Rappelons d'abord le contexte réglementaire actuel. Adoptée à la suite de la catastrophe de l'usine AZF en septembre 2001, la loi n° 2003-699 du 30 juillet 2003, dite loi « risques », prévoit, à l'article L. 551-2 du code de l'environnement, que, « lorsque du fait du stationnement, chargement ou déchargement de véhicules ou engins de transport contenant des matières dangereuses, l'exploitation d'un ouvrage d'infrastructure routière, ferroviaire, portuaire ou de navigation intérieure ou d'une installation multimodale peut présenter de graves dangers pour la sécurité des populations, la salubrité et la santé publiques, directement ou par pollution du milieu, le maître d'ouvrage fournit à l'autorité compétente une étude de dangers. Cette étude est mise à jour tous les cinq ans ».
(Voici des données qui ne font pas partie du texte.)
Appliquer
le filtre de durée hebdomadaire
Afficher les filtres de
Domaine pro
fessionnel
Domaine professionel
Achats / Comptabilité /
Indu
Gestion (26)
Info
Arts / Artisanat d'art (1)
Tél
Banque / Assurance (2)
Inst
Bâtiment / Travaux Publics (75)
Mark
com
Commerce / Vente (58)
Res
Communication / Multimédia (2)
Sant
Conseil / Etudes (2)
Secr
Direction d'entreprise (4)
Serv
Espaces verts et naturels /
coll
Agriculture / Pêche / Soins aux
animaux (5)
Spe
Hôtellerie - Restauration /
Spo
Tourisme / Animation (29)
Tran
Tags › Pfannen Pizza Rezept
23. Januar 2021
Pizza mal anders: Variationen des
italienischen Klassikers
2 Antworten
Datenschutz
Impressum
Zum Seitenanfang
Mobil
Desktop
La loi n° 2010-788 du 12 juillet 2010, dite loi Grenelle 2, prévoit quant à elle, à l'article L. 551-3 du code de l'environnement, que « le représentant de l'État dans le département peut, par arrêté, fixer les prescriptions d'aménagement et d'exploitation des ouvrages d'infrastructure jugées indispensables pour préserver la sécurité des populations, la salubrité et la santé publiques directement ou indirectement par pollution du milieu ». Le code de l'urbanisme dispose enfin, à l'art. L. 121-2, que « le préfet leur transmet [communes et groupements compétents] à titre d'information l'ensemble des études techniques nécessaires à l'exercice de leur compétence en matière d'urbanisme dont il dispose ». Tel est le socle législatif.

Les infrastructures soumises à étude de dangers en vertu du décret n° 2007-700 du 3 mai 2007 et de l'arrêté du 15 juin 2012, sont les aires de stationnement de grande capacité ; les ports intérieurs et ports maritimes à fort trafic ; les gares de triage ou faisceaux de relais dans lesquels sont présents simultanément un nombre moyen de wagons de matières dangereuses supérieur à 50, soit Drancy, Woippy, Sibelin, Miramas ; les plate-formes multimodales répondant à ces critères.
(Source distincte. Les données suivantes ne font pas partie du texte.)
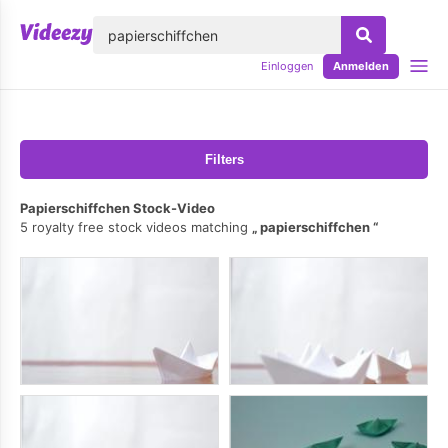
lose
Einloggen
Anmelden
Filters
Papierschiffchen Stock-Video
5 royalty free stock videos matching
papierschiffchen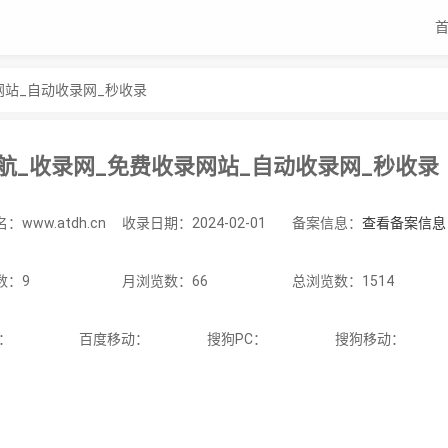
网站_自动收录网_秒收录
导航_收录网_免费收录网站_自动收录网_秒收录
www.atdh.cn
收录日期：2024-02-01
备案信息：
查看备案信息
数：9
月浏览数：66
总浏览数：1514
C：
百度移动：
搜狗PC：
搜狗移动：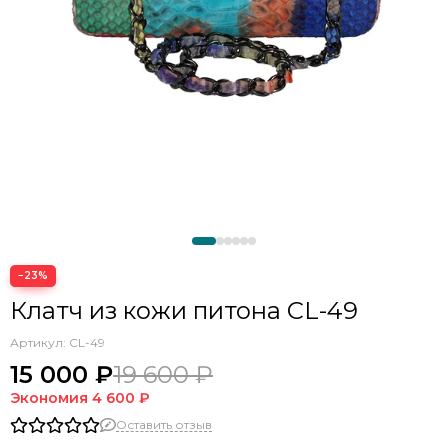
−23%
Клатч из кожи питона CL-49
Артикул:
CL-49
15 000 ₽
19 600 ₽
Экономия
4 600 ₽
Оставить отзыв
L'arrêté du 18 décembre 2009 et la circulaire du 4 mars 2010 précisent le contenu des études de dangers, les phénomènes dangereux et les seuils d'effet à prendre en compte, notamment les probabilités forfaitaires des phénomènes dangereux. Je précise que ces probabilités forfaitaires majorées sont appliquées d'office en l'absence de données pour évaluer le danger. Quant à la circulaire du 19 novembre 2012, elle précise les modalités d'instruction des études de dangers, la mise en place de mesures de maîtrise des risques, via une matrice de priorisation, ainsi que le contenu du porter-à-connaissance à réaliser par le préfet.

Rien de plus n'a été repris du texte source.